* **Exercise brief**
Nothing other than the lines from the one containing "Cerca (1159, 181)" through the last line of the data below should be output, each reproduced exactly.

----------

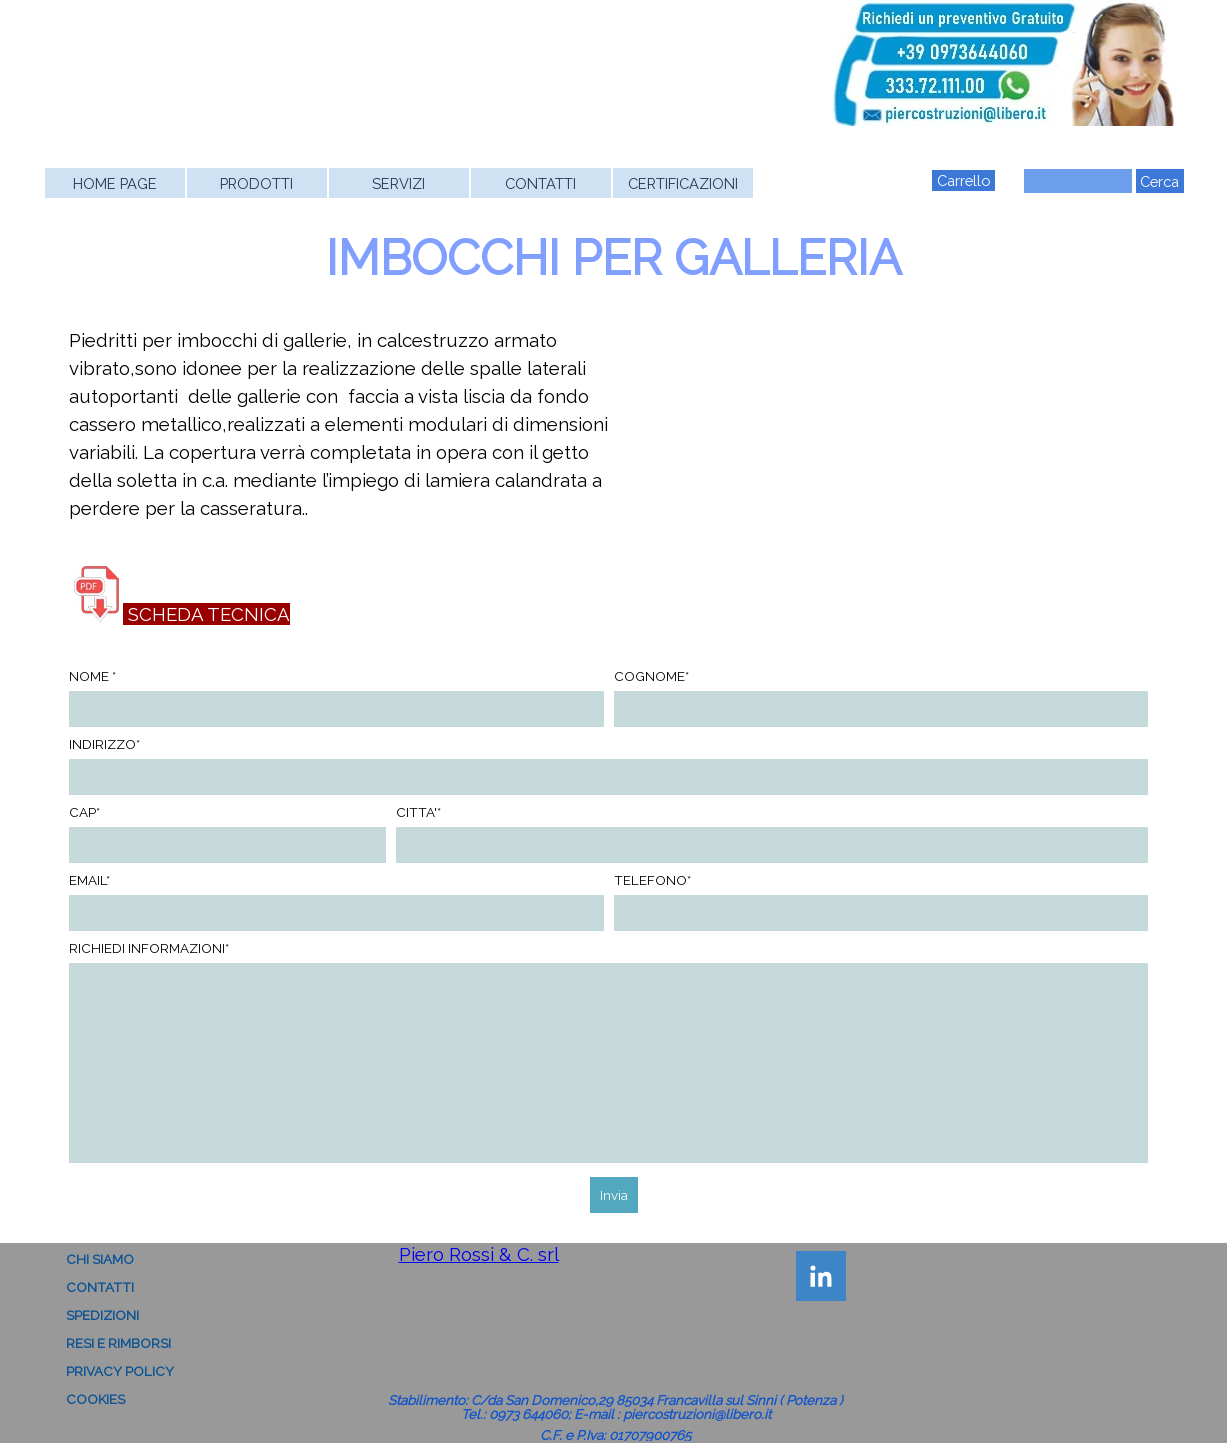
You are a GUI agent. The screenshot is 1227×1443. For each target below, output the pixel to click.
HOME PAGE (115, 183)
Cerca (1159, 181)
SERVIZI (398, 183)
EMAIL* (89, 880)
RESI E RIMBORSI (118, 1343)
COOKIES (95, 1399)
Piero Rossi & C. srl (479, 1254)
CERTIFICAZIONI (683, 183)
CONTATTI (540, 183)
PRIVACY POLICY (120, 1371)
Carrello (963, 180)
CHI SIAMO (100, 1259)
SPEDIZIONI (102, 1315)
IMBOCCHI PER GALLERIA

----------

* **Result for this exercise**
Cerca (1159, 181)
SERVIZI (398, 183)
EMAIL* (89, 880)
RESI E RIMBORSI (118, 1343)
COOKIES (95, 1399)
Piero Rossi & C. srl (479, 1254)
CERTIFICAZIONI (683, 183)
CONTATTI (540, 183)
PRIVACY POLICY (120, 1371)
Carrello (963, 180)
CHI SIAMO (100, 1259)
SPEDIZIONI (102, 1315)
IMBOCCHI PER GALLERIA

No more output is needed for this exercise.